The promise will resolve on a successful assignment of failure, or reject if the job could not be marked as failed.
## `fail([ids])`
Fails a set of active jobs.
The promise will resolve on a successful failure state assignment, or reject if not all of the requested jobs could not be marked as failed.
> See comments above on `cancel([ids])` regarding when the promise will resolve or reject because of a batch operation.
# Events
As explained in the introduction above, each instance of pg-boss is an EventEmitter. You can run multiple instances of pg-boss for a variety of use cases including distribution and load balancing. Each instance has the freedom to subscribe to whichever jobs you need. Because of this diversity, the job activity of one instance could be drastically different from another. Therefore, **all of the events raised by pg-boss are instance-bound.**
> For example, if you were to subscribe to `error` in instance A, it will not receive an `error` event from instance B.
## `error`
The error event is raised from any errors that may occur during internal job fetching, monitoring and archiving activities. While not required, adding a listener to the error event is strongly encouraged:
> If an EventEmitter does not have at least one listener registered for the 'error' event, and an 'error' event is emitted, the error is thrown, a stack trace is printed, and the Node.js process exits.
>
>Source: [Node.js Events > Error Events](https://nodejs.org/api/events.html#events_error_events)

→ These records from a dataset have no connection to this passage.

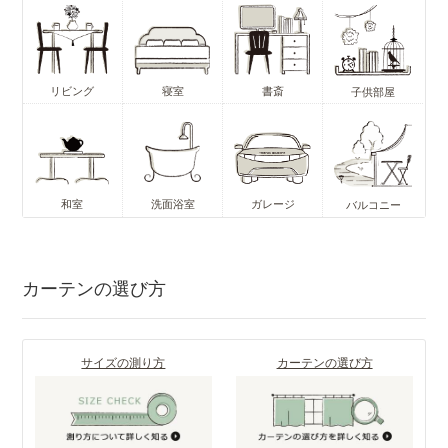
リビング
寝室
書斎
子供部屋
和室
洗面浴室
ガレージ
バルコニー
カーテンの選び方
サイズの測り方
カーテンの選び方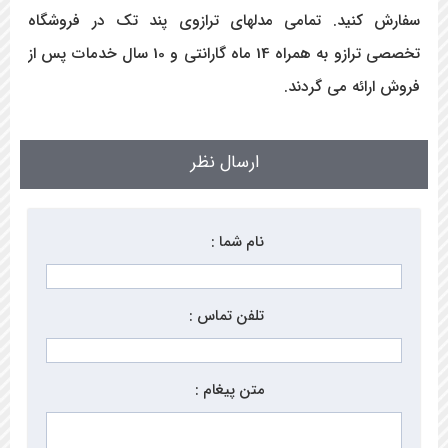
سفارش کنید. تمامی مدلهای ترازوی پند تک در فروشگاه
تخصصی ترازو به همراه 14 ماه گارانتی و 10 سال خدمات پس از
فروش ارائه می گردند.
ارسال نظر
نام شما :
تلفن تماس :
متن پیغام :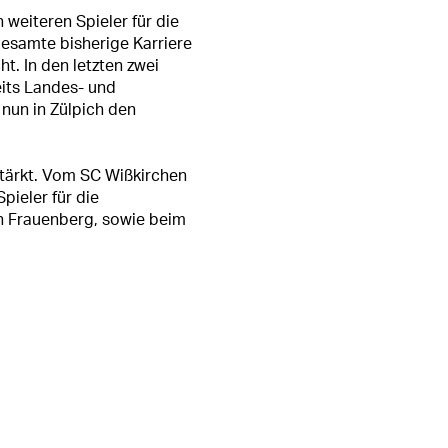
weiteren Spieler für die
gesamte bisherige Karriere
t. In den letzten zwei
its Landes- und
nun in Zülpich den
stärkt. Vom SC Wißkirchen
pieler für die
 in Frauenberg, sowie beim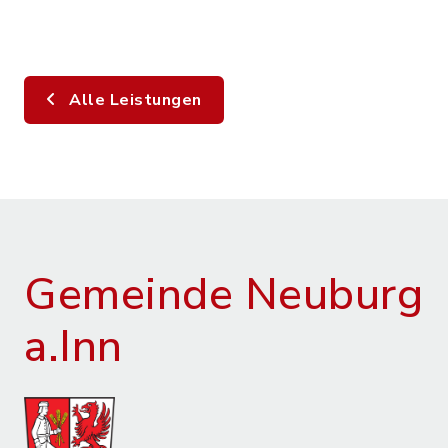
Alle Leistungen
Gemeinde Neuburg
a.Inn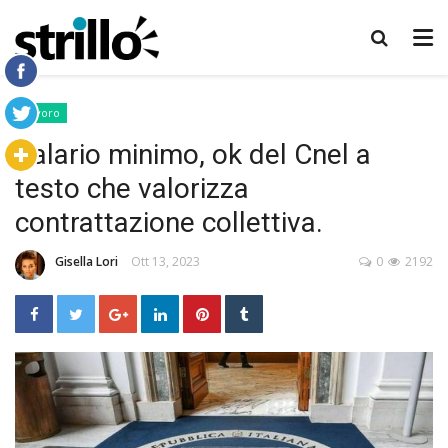
Lavoro
Salario minimo, ok del Cnel a
testo che valorizza
contrattazione collettiva.
Gisella Lori
Ott 13, 2023
0
2192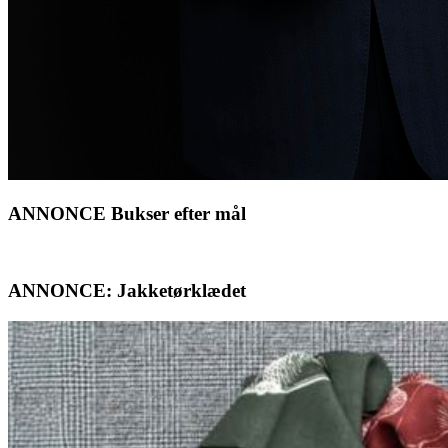
ANNONCE Bukser efter mål
ANNONCE: Jakketørklædet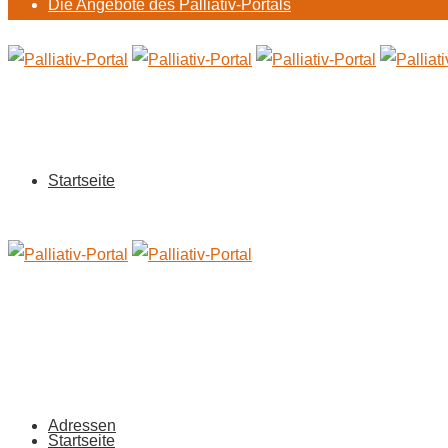
Die Angebote des Palliativ-Portals
Startseite
Adressen
Startseite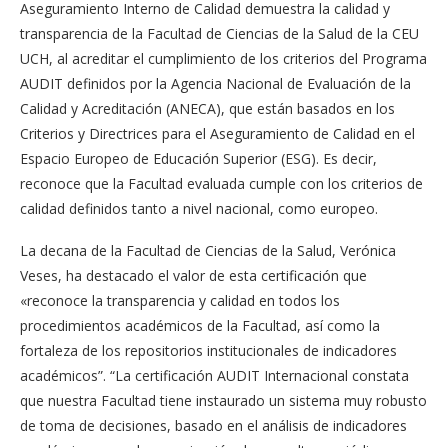
Aseguramiento Interno de Calidad demuestra la calidad y
transparencia de la Facultad de Ciencias de la Salud de la CEU
UCH, al acreditar el cumplimiento de los criterios del Programa
AUDIT definidos por la Agencia Nacional de Evaluación de la
Calidad y Acreditación (ANECA), que están basados en los
Criterios y Directrices para el Aseguramiento de Calidad en el
Espacio Europeo de Educación Superior (ESG). Es decir,
reconoce que la Facultad evaluada cumple con los criterios de
calidad definidos tanto a nivel nacional, como europeo.
La decana de la Facultad de Ciencias de la Salud, Verónica
Veses, ha destacado el valor de esta certificación que
«reconoce la transparencia y calidad en todos los
procedimientos académicos de la Facultad, así como la
fortaleza de los repositorios institucionales de indicadores
académicos”. “La certificación AUDIT Internacional constata
que nuestra Facultad tiene instaurado un sistema muy robusto
de toma de decisiones, basado en el análisis de indicadores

Ideally, code similar to the following example would be used after creating your instance, but before `start()` or `connect()` is called.
```js
boss.on('error', error => logger.error(error));
```
> **Note: Since error events are only raised during internal housekeeping activities, they are not raised for direct API calls, where promise `catch()` handlers should be used.**
## `archived`
`archived` is raised each time 1 or more jobs are archived. The payload is an integer representing the number of jobs archived.
## `expired`
`expired` is raised each time 1 or more jobs are expired. The payload is an integer representing the number of jobs expired.
## `monitor-states`
The `monitor-states` event is conditionally raised based on the `monitorStateInterval` configuration setting. If passed during instance creation, it will provide a count of jobs in each state per interval. This could be useful for logging or even determining if the job system is handling its load.

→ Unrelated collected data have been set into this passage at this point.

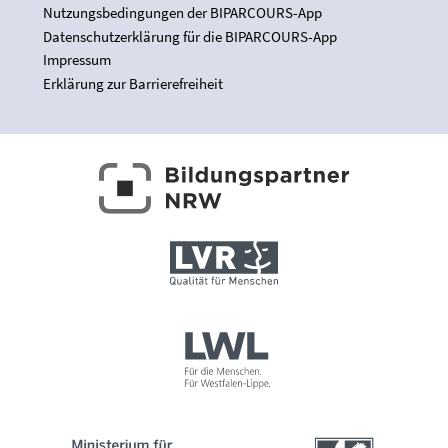
Nutzungsbedingungen der BIPARCOURS-App
Datenschutzerklärung für die BIPARCOURS-App
Impressum
Erklärung zur Barrierefreiheit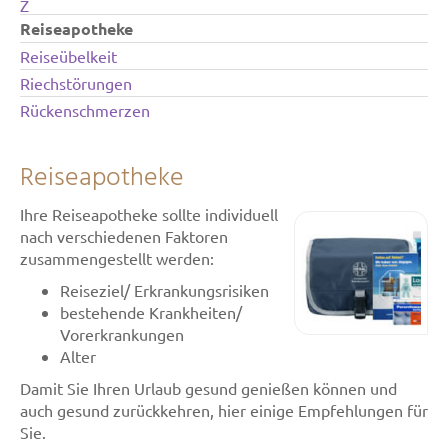
Z
Reiseapotheke
Reiseübelkeit
Riechstörungen
Rückenschmerzen
Reiseapotheke
Ihre Reiseapotheke sollte individuell
nach verschiedenen Faktoren
zusammengestellt werden:
Reiseziel/ Erkrankungsrisiken
bestehende Krankheiten/
Vorerkrankungen
Alter
Damit Sie Ihren Urlaub gesund genießen können und
auch gesund zurückkehren, hier einige Empfehlungen für
Sie.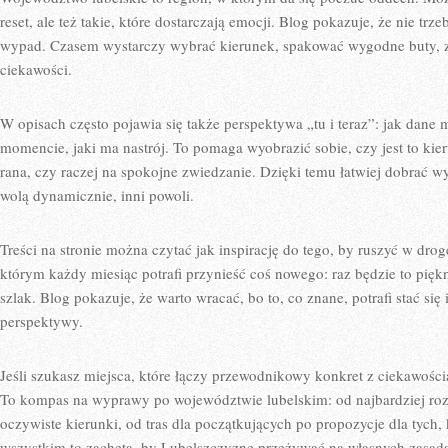
reset, ale też takie, które dostarczają emocji. Blog pokazuje, że nie tr
wypad. Czasem wystarczy wybrać kierunek, spakować wygodne buty, za
ciekawości.
W opisach często pojawia się także perspektywa „tu i teraz”: jak dan
momencie, jaki ma nastrój. To pomaga wyobrazić sobie, czy jest to kie
rana, czy raczej na spokojne zwiedzanie. Dzięki temu łatwiej dobrać w
wolą dynamicznie, inni powoli.
Treści na stronie można czytać jak inspirację do tego, by ruszyć w dro
którym każdy miesiąc potrafi przynieść coś nowego: raz będzie to pię
szlak. Blog pokazuje, że warto wracać, bo to, co znane, potrafi stać się
perspektywy.
Jeśli szukasz miejsca, które łączy przewodnikowy konkret z ciekawością
To kompas na wyprawy po województwie lubelskim: od najbardziej r
oczywiste kierunki, od tras dla początkujących po propozycje dla tych, 
wszystkim to zachęta, by Lubelszczyznę przeżywać na własnych zasadac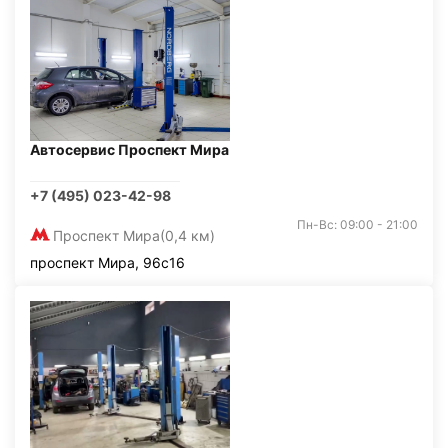
Автосервис Проспект Мира
+7 (495) 023-42-98
Пн-Вс: 09:00 - 21:00
Проспект Мира
(0,4 км)
проспект Мира, 96с16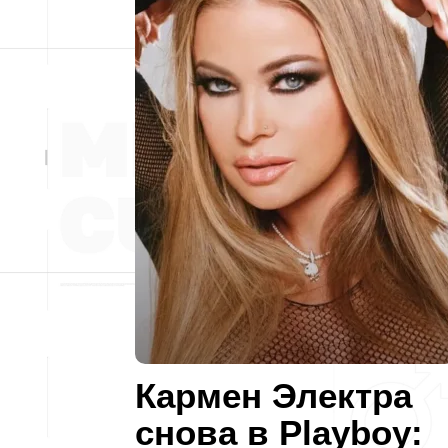
Кармен Электра
снова в Playboy:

The payload of the event is an object with a key per queue and state, such as the following example.
```json
{
"queues": {
"send-welcome-email": {
"created": 530,
"retry": 40,
"active": 26,
"completed": 3400,
"expired": 4,
"cancelled": 0,
"failed": 49,
"all": 4049
},
"archive-cleanup": {
"created": 0,
"retry": 0,
"active": 0,
"completed": 645,
"expired": 0,
"cancelled": 0,
"failed": 0,
"all": 645
}
},
"created": 530,
"retry": 40,
"active": 26,
"completed": 4045,
"expired": 4,
"cancelled": 0,
"failed": 4,
"all": 4694
}
```
# Static functions
The following static functions are not required during normal operations, but are intended to assist in schema creation or migration if run-time privileges do not allow schema changes.

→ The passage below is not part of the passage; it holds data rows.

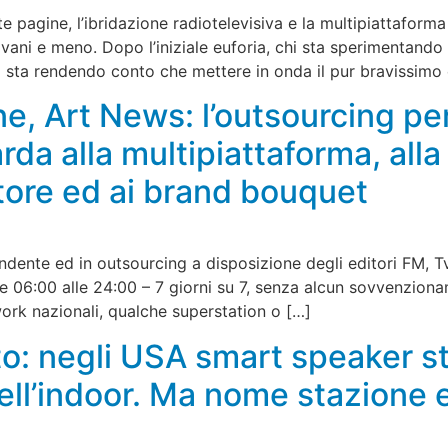
 pagine, l’ibridazione radiotelevisiva e la multipiattafor
vani e meno. Dopo l’iniziale euforia, chi sta sperimentando l
 sta rendendo conto che mettere in onda il pur bravissimo
ne, Art News: l’outsourcing pe
da alla multipiattaforma, alla 
store ed ai brand bouquet
dente ed in outsourcing a disposizione degli editori FM, Tv,
alle 06:00 alle 24:00 – 7 giorni su 7, senza alcun sovvenzio
twork nazionali, qualche superstation o […]
to: negli USA smart speaker s
nell’indoor. Ma nome stazione 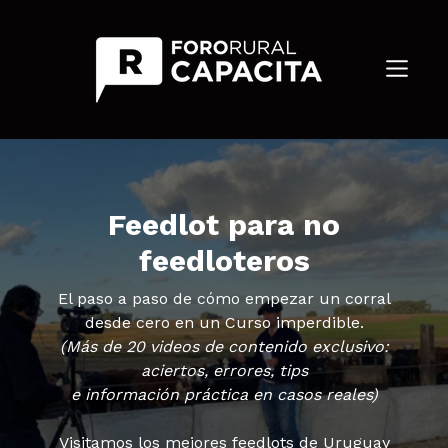
Feedlot para no
feedloteros
El paso a paso de cómo empezar un corral
desde cero en un Curso imperdible.
(Más de 20 videos de contenido exclusivo:
aciertos, errores, tips
e información práctica en casos reales)
Visitamos los mejores feedlots de Uruguay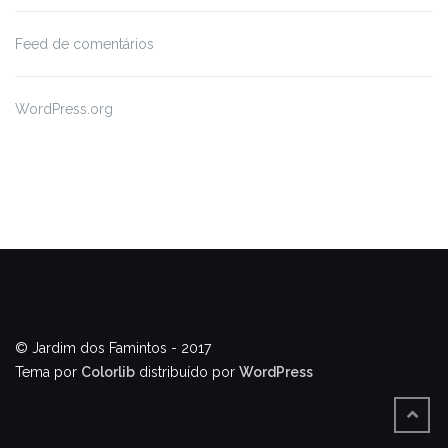
Feed de comentários
WordPress.org
© Jardim dos Famintos - 2017
Tema por
Colorlib
distribuído por
WordPress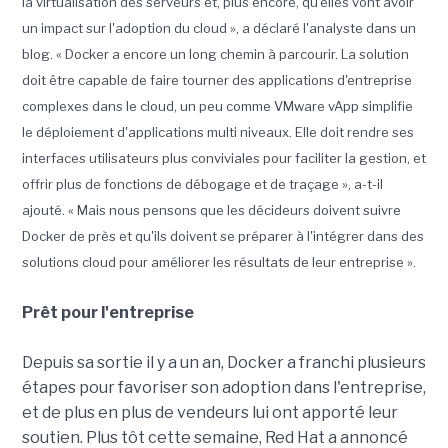
la virtualisation des serveurs et, plus encore, qu'elles vont avoir
un impact sur l'adoption du cloud », a déclaré l'analyste dans un
blog. « Docker a encore un long chemin à parcourir. La solution
doit être capable de faire tourner des applications d'entreprise
complexes dans le cloud, un peu comme VMware vApp simplifie
le déploiement d'applications multi niveaux. Elle doit rendre ses
interfaces utilisateurs plus conviviales pour faciliter la gestion, et
offrir plus de fonctions de débogage et de traçage », a-t-il
ajouté. « Mais nous pensons que les décideurs doivent suivre
Docker de près et qu'ils doivent se préparer à l'intégrer dans des
solutions cloud pour améliorer les résultats de leur entreprise ».
Prêt pour l'entreprise
Depuis sa sortie il y a un an, Docker a franchi plusieurs
étapes pour favoriser son adoption dans l'entreprise,
et de plus en plus de vendeurs lui ont apporté leur
soutien. Plus tôt cette semaine, Red Hat a annoncé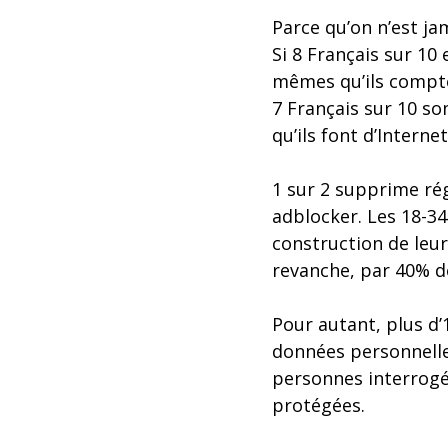
Parce qu’on n’est ja
Si 8 Français sur 10
mêmes qu’ils compten
7 Français sur 10 son
qu’ils font d’Internet
1 sur 2 supprime ré
adblocker. Les 18-34
construction de le
revanche, par 40% de
Pour autant, plus d’
données personnelle
personnes interrogée
protégées.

## `string getConstructionPlans(schema)`
**Arguments**
- `schema`: string, database schema name
Returns the SQL commands required for manual creation of the required schema.
## `string getMigrationPlans(schema, version, uninstall)`
**Arguments**
- `schema`: string, database schema name
- `version`: string, target schema version to migrate
- `uninstall`: boolean, reverts to the previous version if true
Returns the SQL commands required to manually migrate to or from the specified version.